If Your Mommy Is A Commie, Turn Her In-Frank Sinatra’s The Manchurian Candidate (1962)- A Film Review
By Sam Lowell
The Manchurian Candidate, starring Frank Sinatra, Laurence Harvey, Angela Lansbury, 1962
There must be a certain irony that the film under review, the Cold War political thriller The Manchurian Candidate, was released right around the time of the Cuban Missile Crisis a big moment in that Cold War which if a couple of factors had turned out differently could have led to a very hot war, very hot indeed. Fortunately cooler heads prevailed but as later evidence came out to the light when much of the information around that event was declassified there were more than enough anti-communist saber-rattlers in high governmental and military circles who were willing to go to the brink to stop the big red scare world-wide communist menace. That fact dovetails very nicely into the underlying plot of this film where both sides were trying for their own political reasons to undermine the other. No holds barred. Thus this film’s theme dovetailed with some very common anti-communist notions about “reds under the bed” and the headline caption about turning in even your mother if she was a red that we who came of age in the early 1960s took as gospel.

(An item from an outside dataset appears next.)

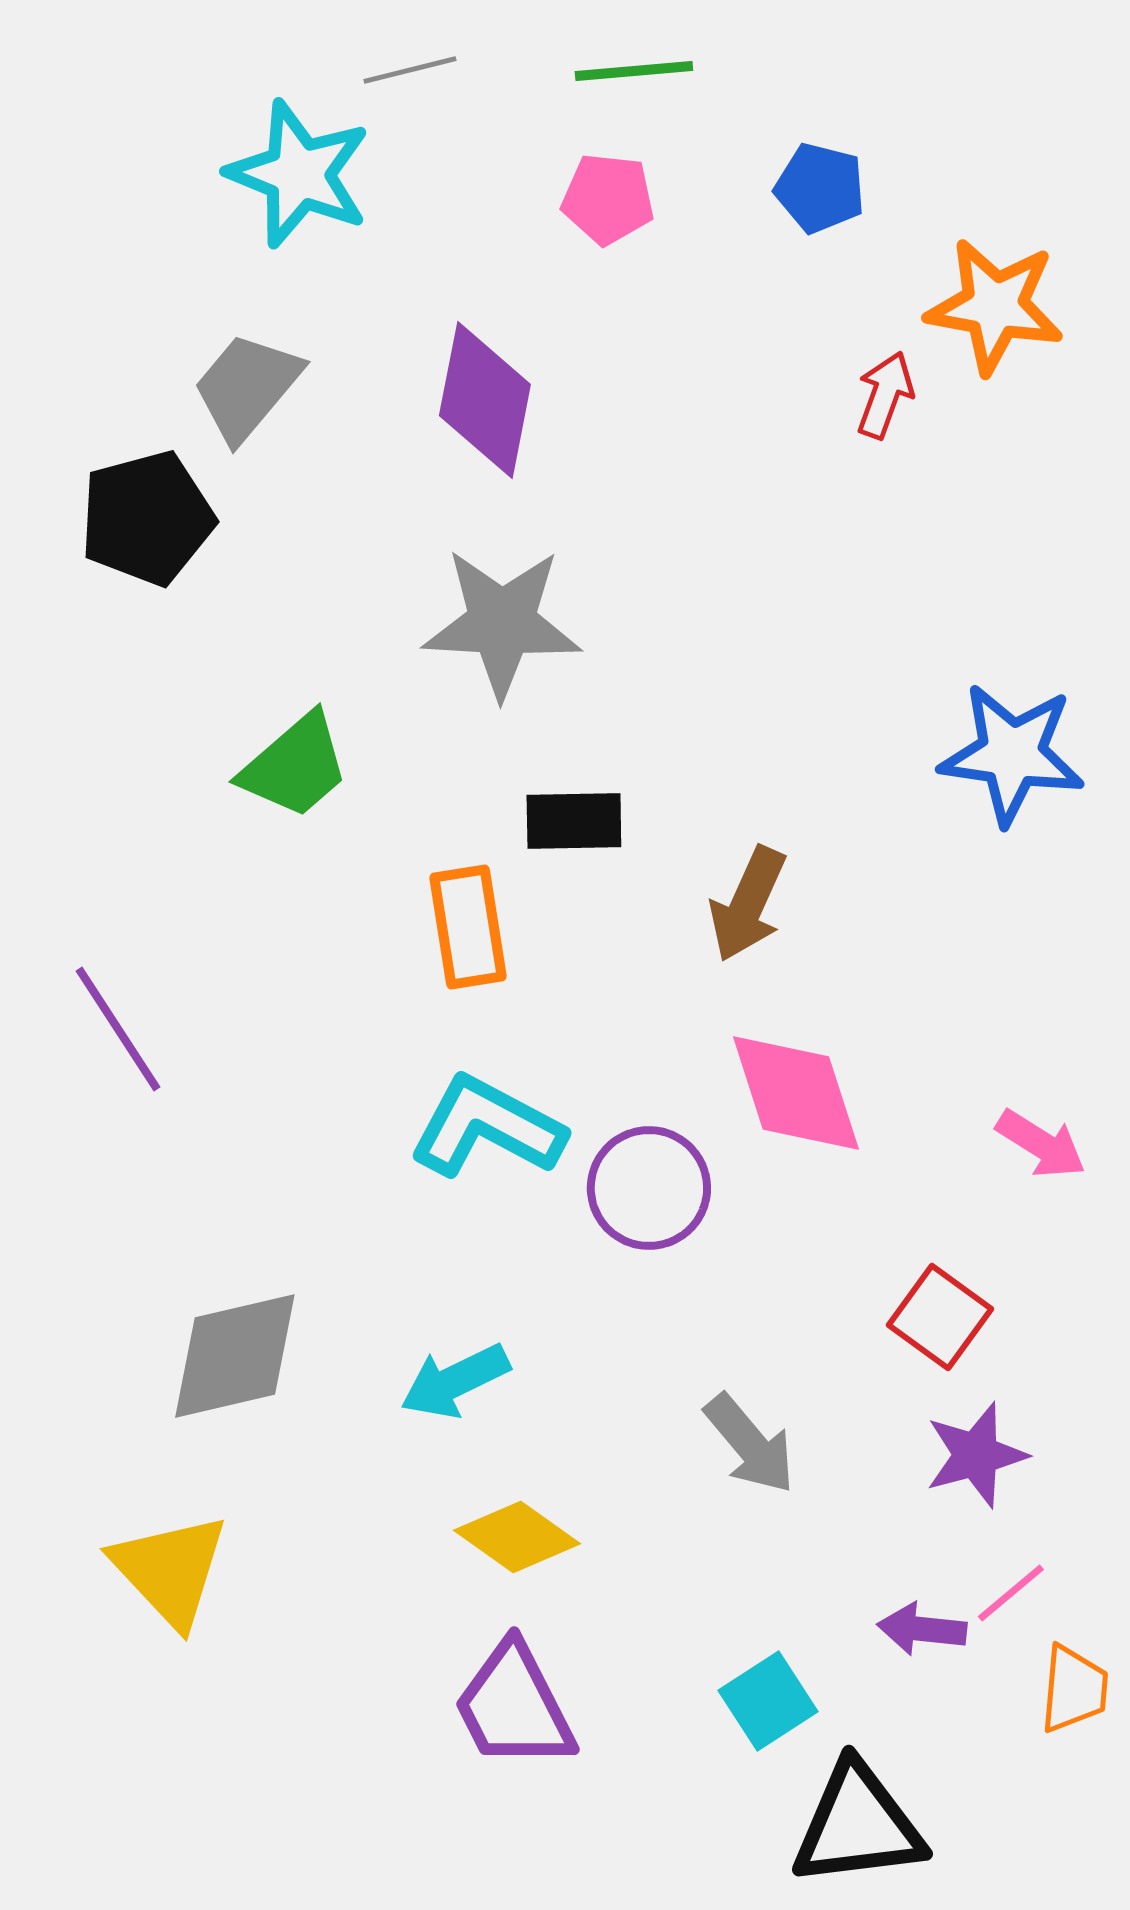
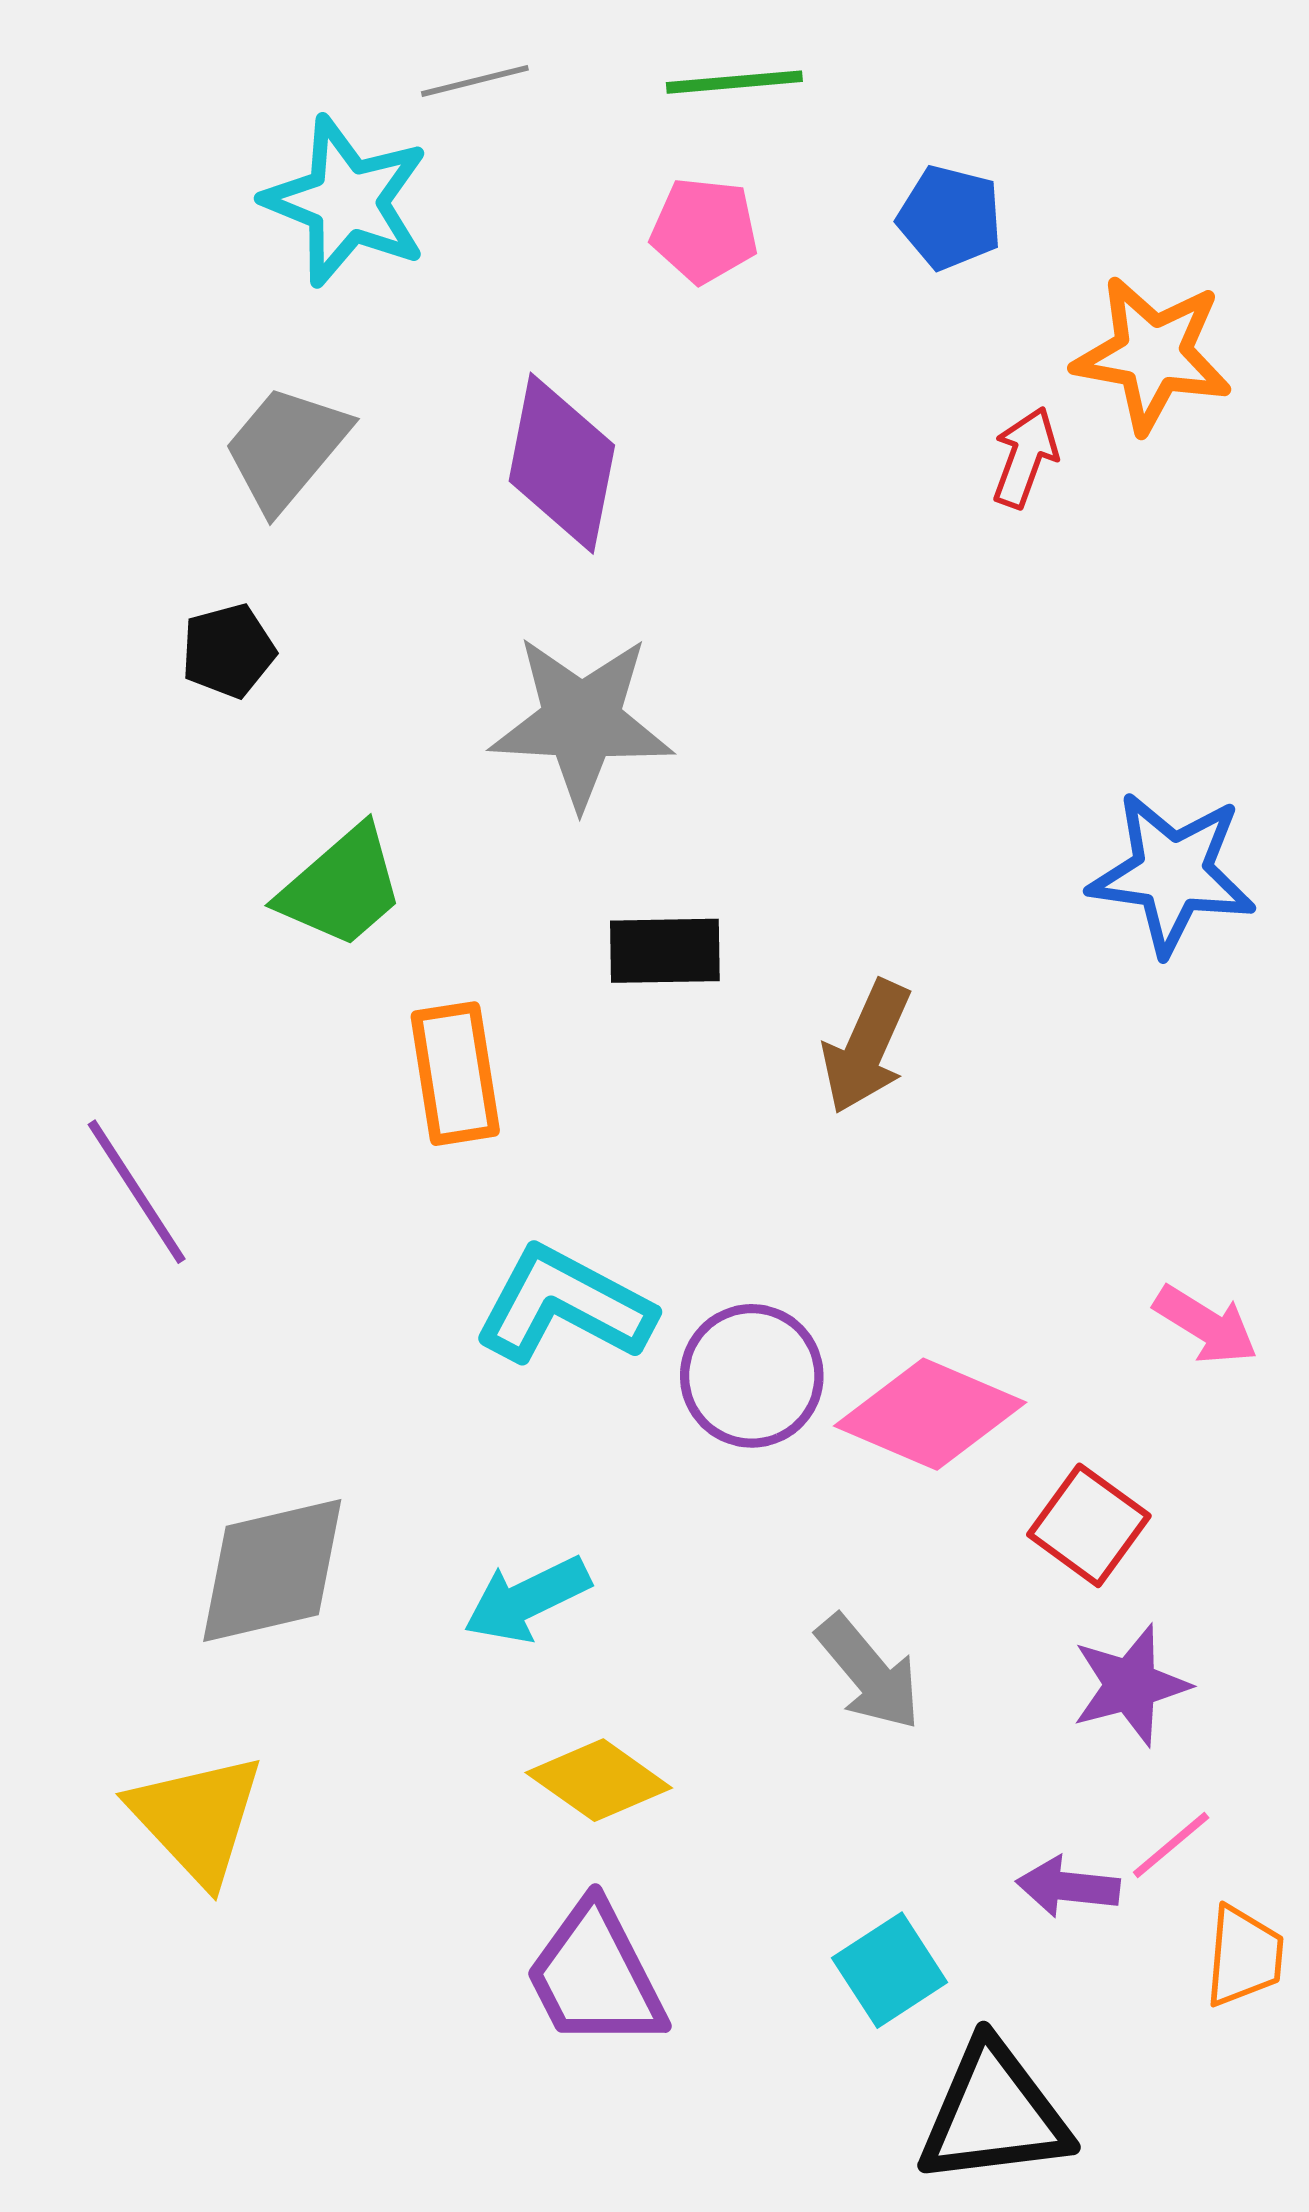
black pentagon: (147, 518) -> (228, 651), moved, size x0.6
orange rectangle: (468, 927) -> (455, 1074), moved
pink diamond: (796, 1093) -> (930, 1414), moved, turned -49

Some political thrillers, heck, some plain old ordinary thrillers like the late Sir Alfred Hitchcock’s Psycho have not lost their capacity shock even after fifty plus years and with knowledge of what was to come around the next scene. The Manchurian Candidate fits right into that well-crafted company. Here is how it played out. During the Korean War of the early 1950s, a period when the Cold War turned hot, conventional weapons hot, and a period when Cold War tensions after the Chinese Revolution had been at a high point, the Soviets had captured a platoon of American soldiers (and as it turned out not just any platoon) and taken them to an isolated spot in Manchuria, part of their then ally China. The purpose of the trip was to “brainwash” the bunch for a greater political purpose.
This platoon was led by Captain Marco (later Major), played by Frank Sinatra, and Sergeant Shaw, played by Laurence Harvey, who after their indoctrination were sent back to Korea. Part of the ruse upon their return entailed a fabricated story where Shaw had saved his platoon and thus was put in by Marco for a Congressional Medal of Honor, the highest military honor which he received to the usual Washington fanfare. Later back in the States though Marco started having nightmares about what happened under interrogation (two members of the platoon had been murdered by Shaw with no compunction as an exercise in the success of the brainwashing technique). So didn’t another member of the platoon, an enlisted man. Still the Army stonewalled Marco until both Marco and that enlisted man identified the same photos separately.
Then things started to heat up. Shaw, who in reality nobody in the platoon liked, had been worked on especially since his family were prominent right-wing yahoos yelling at the top of their lungs about commies coming out of the woodwork (a la the very real Senator Joseph McCarthy). This family also was positioned very well since Shaw’s step-father, Senator Iselin, was trying to ride the anti-communist wave into the White House. Pushed there by his lovely wife, Mrs. Iselin, played by Angela Lansbury in a very sinister role as it turned out. See somebody was using Shaw as assassin, carrying out murders along the way that would help position Senator Iselin toward the White House without putting the spotlight on what was going on, or why. The operative would use the Queen of Hearts as the trigger to get Shaw unconsciously to do that agent’s bidding.
This is what Major Marco was up against, had to neutralize, as he finally realized that Shaw was up to something nefarious even if he couldn’t quite put his finger on it. At various times he confronted Shaw until he was finally able have some effect on his behavior although that was a dicey thing. Dicey because the operative who was calling the tune was none other than Shaw’s mother who was using the right-wing yahoo guise as a cover for her own communist agency. The big play was for Shaw to, at the right-wing party’s convention, kill the presidential nominee once Mrs. Iselin had maneuvered her half-witted husband into the vice presidential nomination. Thus assuring that if Iselin became President the rotten commies would control that high office. Nice, right. Remember I said no holds barred. Funny thing in the end Shaw did what he had to do. Watch this film to see what he did, and did not do. Remember this though in those days when somebody spouted forth that if your Mommy was a commie you had better turn her in that was no laughing matter.